I've answered this now many times, but you still don't "get it", do you?
The word "species" as used by scientists has a fairly precise definition: a group which can interbreed naturally.
Among Zebras, for example, some sub-species do interbreed, but separate Zebra species cannot.
So, merely referring to fossils of those Zebras would not, by itself, tell you which ones are sub-species and which are separate species.
Point is: you don't really know by just looking at fossils whether or not one could interbreed with similar looking fossils from a different location.

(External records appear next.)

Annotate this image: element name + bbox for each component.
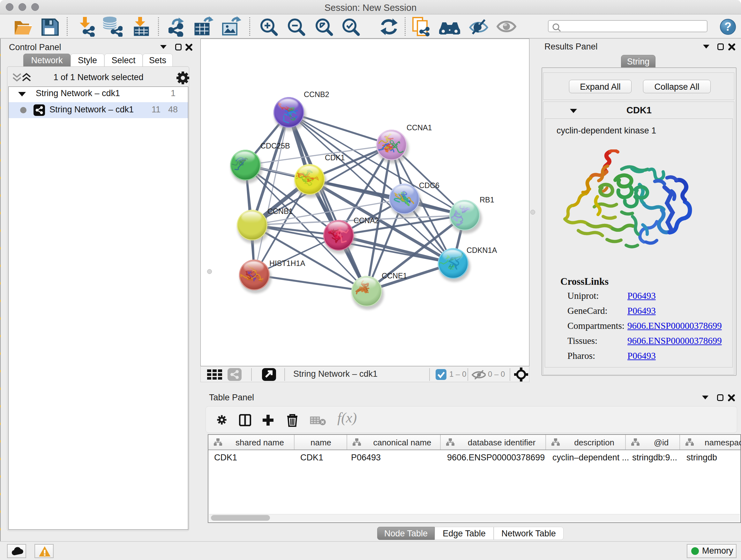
svg-text:CDC25B: CDC25B bbox=[260, 142, 290, 150]
svg-text:CDK1: CDK1 bbox=[325, 153, 345, 162]
svg-text:HIST1H1A: HIST1H1A bbox=[269, 259, 306, 267]
svg-text:RB1: RB1 bbox=[480, 196, 494, 204]
svg-text:CCNA1: CCNA1 bbox=[407, 124, 432, 132]
svg-text:CCNA2: CCNA2 bbox=[354, 216, 379, 225]
svg-text:CDC6: CDC6 bbox=[419, 181, 440, 190]
svg-text:CDKN1A: CDKN1A bbox=[467, 246, 497, 254]
svg-text:CCNE1: CCNE1 bbox=[382, 272, 407, 280]
svg-text:CCNB2: CCNB2 bbox=[304, 90, 329, 99]
svg-text:CCNB1: CCNB1 bbox=[267, 207, 293, 215]
svg-text:?: ? bbox=[724, 20, 731, 33]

And chances are that if any serious length of time separates one fossil from another, then regardless of how similar they appear, they could not interbreed and so would be classified as separate species.
And the basic rule is simple: fossils don't change much as long as their environments don't change.
Major evolution only really happens when a sub-group gets separated from its species in a changing environment which forces the sub-group to either evolve or die out.
annalex: "Regarding zebras and dogs and cats understand that selection of breeds is not the same mechanism, no mutations of the genome are needed.
This is why that breeding occurs does not speak to the issue of origin of species."
But mutations do happen in every generation, and over many generations these mutations will prevent separated sub-species from interbreeding with each other, and then scientists will label them new species.
We can see this (for example) in Zebra sub-species and species, we see it in human modifications of plant species, and over many generations amongst domesticated animals.
Indeed, I would question today whether every breed of, say, milk cows could successfully interbreed with their Auroch ancestors:
You keep turning everything into breeding inside the species and selection afterwards. Somehow, it becomes very important to you that breeding at the margin produces cases where further mating between breeds is difficult and only occurs when no other choice exists. This has nothing to do with the evolutionary hypothesis. We’ve seen dogs, and zebras and mammoths/elephants and they all are good examples of a species stretching into breeds that look very much different. Yet none of this provides a kind of evidence you really need: one species evolving into a separate one.
I understand that a mutation can be, by chance, beneficial. In principle, that could be a mechanism for the origin of species. But I think all that you have shown with zebras and now cows, is routine natural selection of breeds that would have happened without any mutations whatsoever. For example, if a breeder wants a dog that, say, is good with children and pees once a day he will not depend on the appropriate mutation to happen, — he will simply breed suitable for his goals specimens of dogs. The result will also be a dog, only with different features. Natural selection works similarly, only slower.
You also try to obfuscate the concept of species. But evolution between species can ONLY happen through beneficial mutations: specimens with incompatible genomes cannot produce offspring (Darwin and his finches did not know that, so they mixed up selection with evolution, — you in 21 c. should know better). That is the mechanism the evolution cult postulates but for birds and mammals cannot prove.